His Birthright is a 1918 American silent drama film directed by William Worthington for Haworth Pictures Corporation. Sessue Hayakawa produced the film and played the lead role. The rest of the cast includes Marin Sais, Howard Davies, Mary Anderson, and Hayakawa's wife Tsuru Aoki.

==Plot==
As described in a film magazine, Yukio is a Japanese-American whose father, a naval officer, failed to return to his mother after the honeymoon. The mother commits harakiri and the son becomes determined to kill his father and goes to America. Influenced by a female German spy, Yukio steals an important document from his father, who is now an admiral. Rebuffed by the woman and ashamed to have sunk to the level of a thief, he then decides to recover the paper. He does so after a desperate battle with the woman's colleagues and returns the document to his father, who descends upon the place with police and captures the spies. Yukio announces that he came to take his father's life, but the admiral tells him that he loved Yukio's mother and did not return to her as he could not find her. Taking his place as the admiral's son, Yukio is now determined to join the U.S. army and fight in World War I, a cause in which Japan and America are united.

==Cast==
- Sessue Hayakawa as Yukio
- Marin Sais as Edna Kingston
- Howard Davies as Adm.
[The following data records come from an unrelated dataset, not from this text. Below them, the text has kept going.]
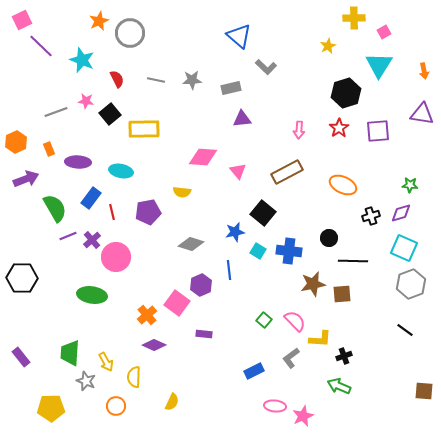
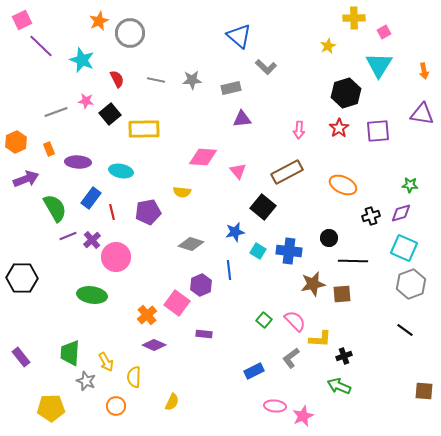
black square at (263, 213): moved 6 px up
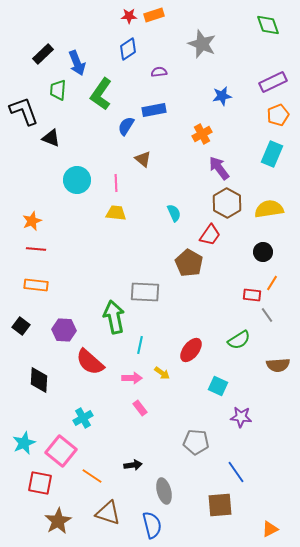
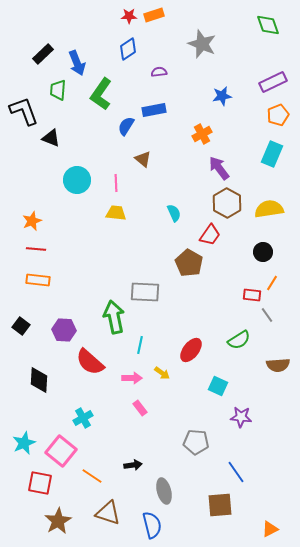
orange rectangle at (36, 285): moved 2 px right, 5 px up
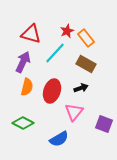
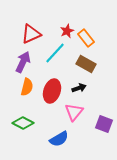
red triangle: rotated 40 degrees counterclockwise
black arrow: moved 2 px left
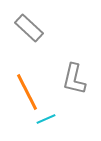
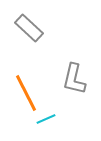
orange line: moved 1 px left, 1 px down
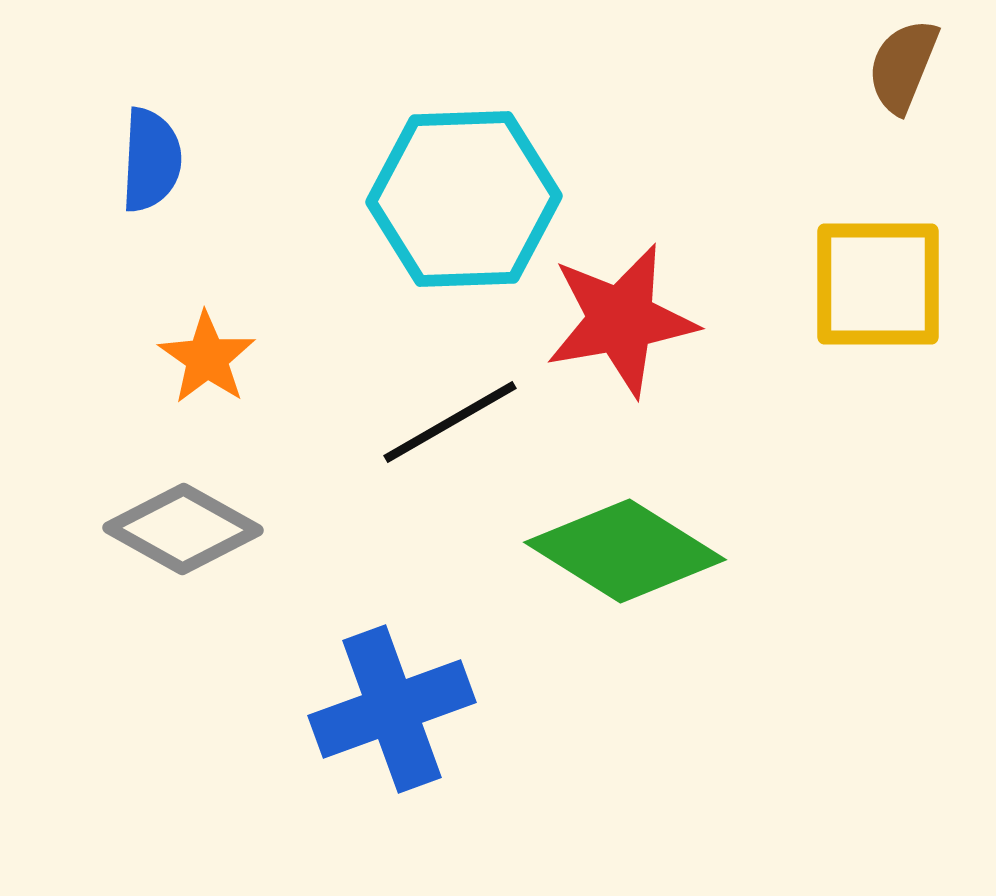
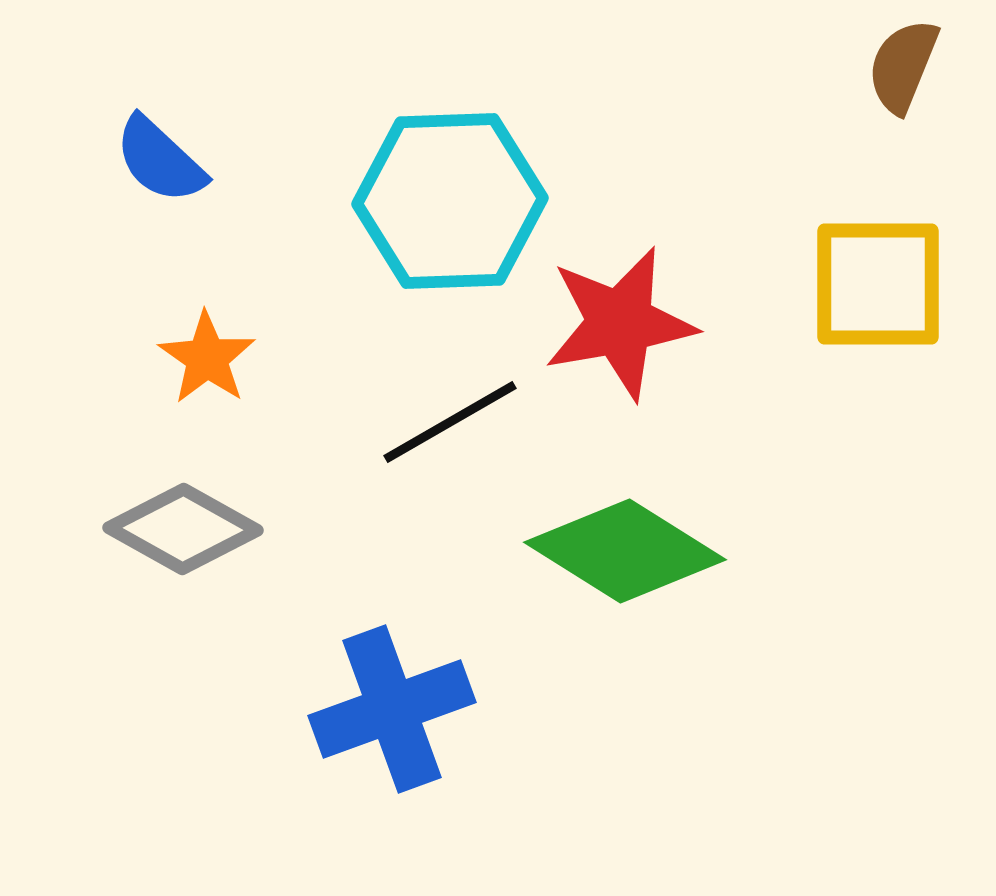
blue semicircle: moved 9 px right; rotated 130 degrees clockwise
cyan hexagon: moved 14 px left, 2 px down
red star: moved 1 px left, 3 px down
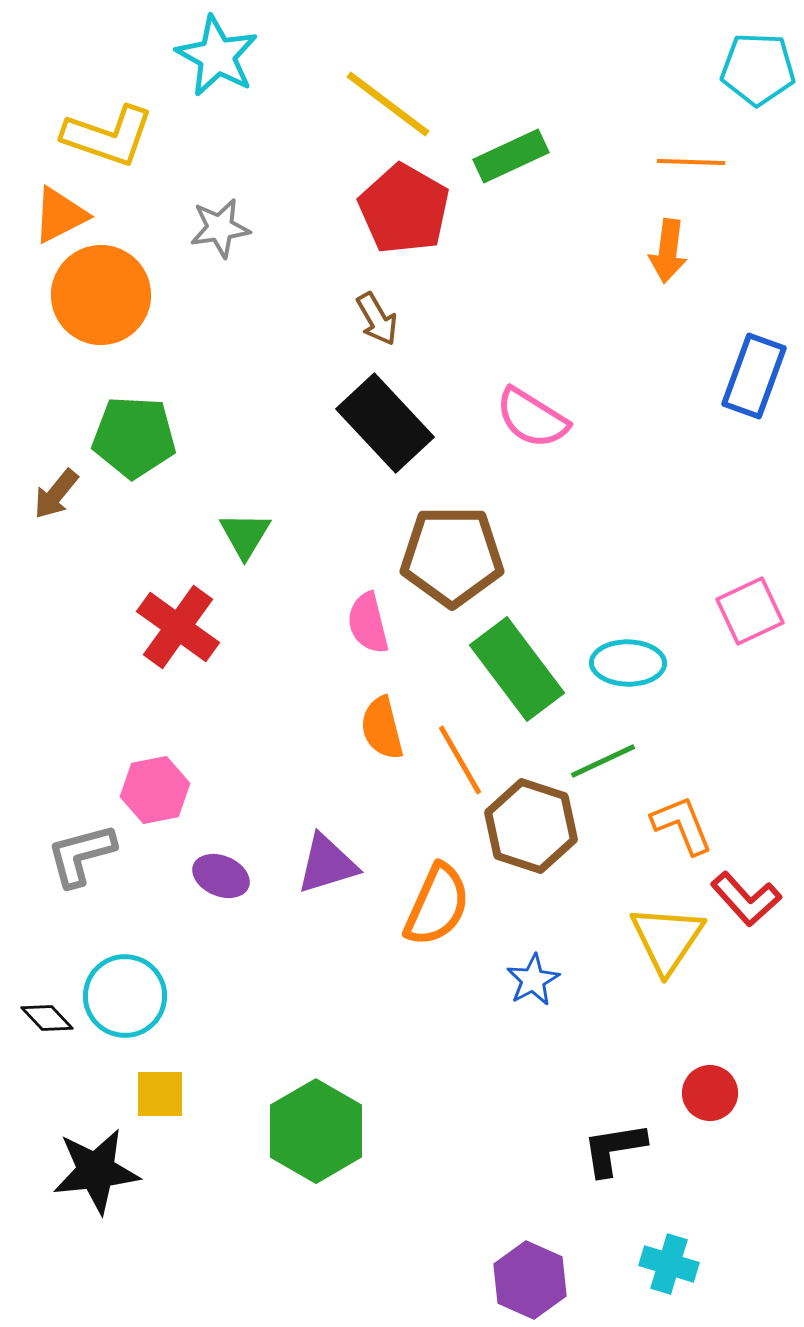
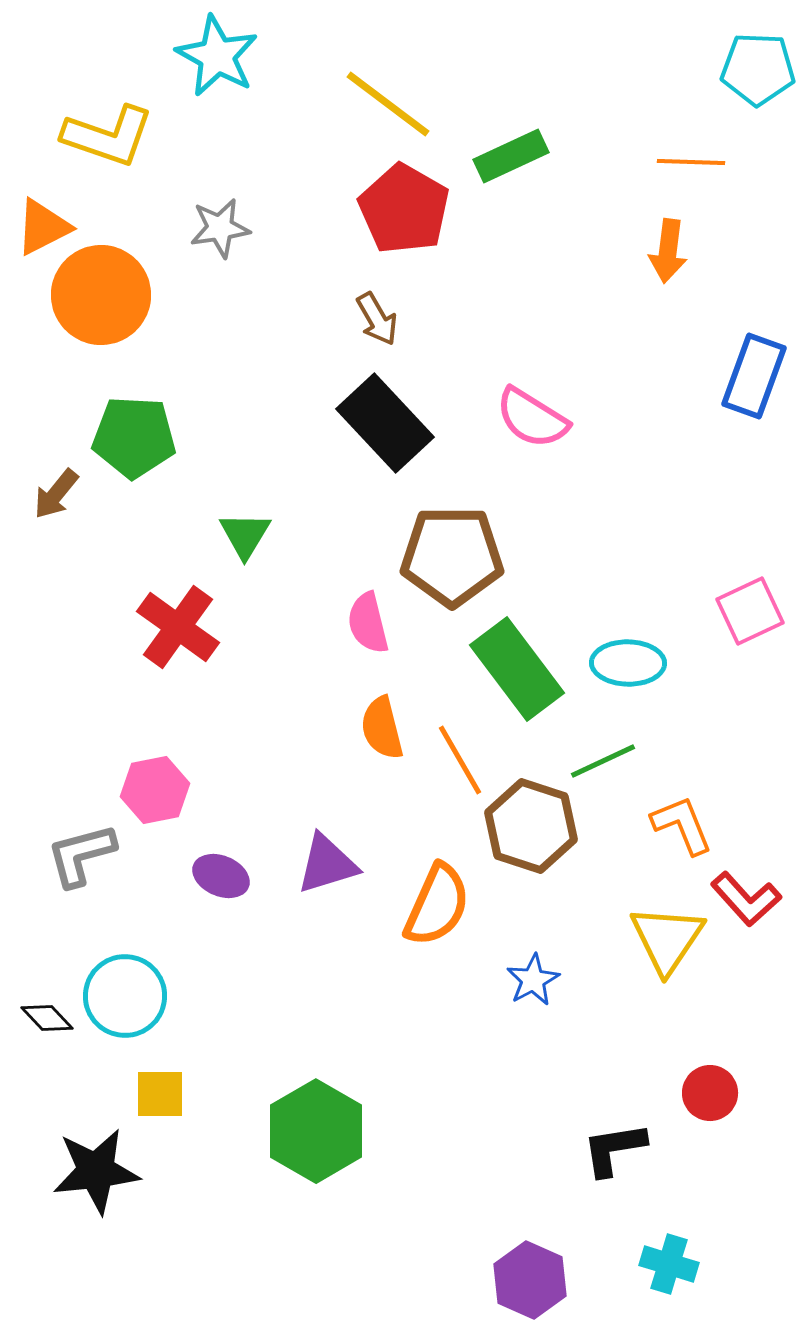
orange triangle at (60, 215): moved 17 px left, 12 px down
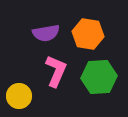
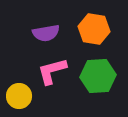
orange hexagon: moved 6 px right, 5 px up
pink L-shape: moved 4 px left; rotated 128 degrees counterclockwise
green hexagon: moved 1 px left, 1 px up
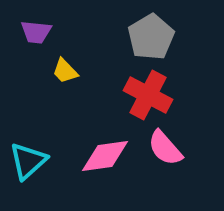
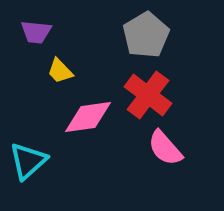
gray pentagon: moved 5 px left, 2 px up
yellow trapezoid: moved 5 px left
red cross: rotated 9 degrees clockwise
pink diamond: moved 17 px left, 39 px up
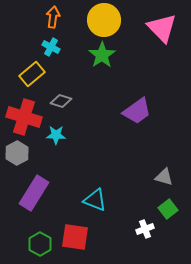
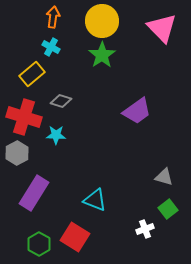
yellow circle: moved 2 px left, 1 px down
red square: rotated 24 degrees clockwise
green hexagon: moved 1 px left
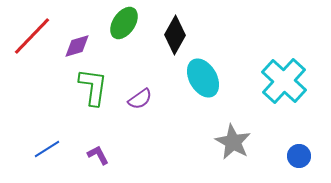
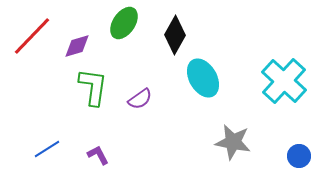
gray star: rotated 18 degrees counterclockwise
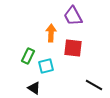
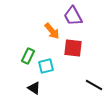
orange arrow: moved 1 px right, 2 px up; rotated 138 degrees clockwise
John Milton
- Mary Anderson as Helen Milton
- Tsuru Aoki as Saki San
- Sidney De Gray as James Barnes (credited as Sydney De Grey)
- Harry von Meter as Adm. von Krug
- Mayme Kelso as Mrs. Harland Smith

== Release ==
Soon after the New Orleans release of His Birthright, the film was seized by Naval Intelligence officers at the Palace on September 18th. A complaint was lodged by friends of Rear Admiral John B. Milton, stationed at New Orleans Navy Yard, who felt that the similar name of Howard Davies' character reflected poorly on the Rear Admiral.

== Reception ==
Variety's review was largely positive, praising the acting and settings, but found the plot element of Admiral John Milton having a love affair with a Japanese woman to be disagreeable. The reviewer said they would have preferred if the man was an ordinary American citizen who had to "bear the disgrace of being confronted with an illegitimate son."

==Preservation==
Only 3 of the 5 reels of His Birthright are known to survive and they are held by the EYE Filmmuseum in the Netherlands.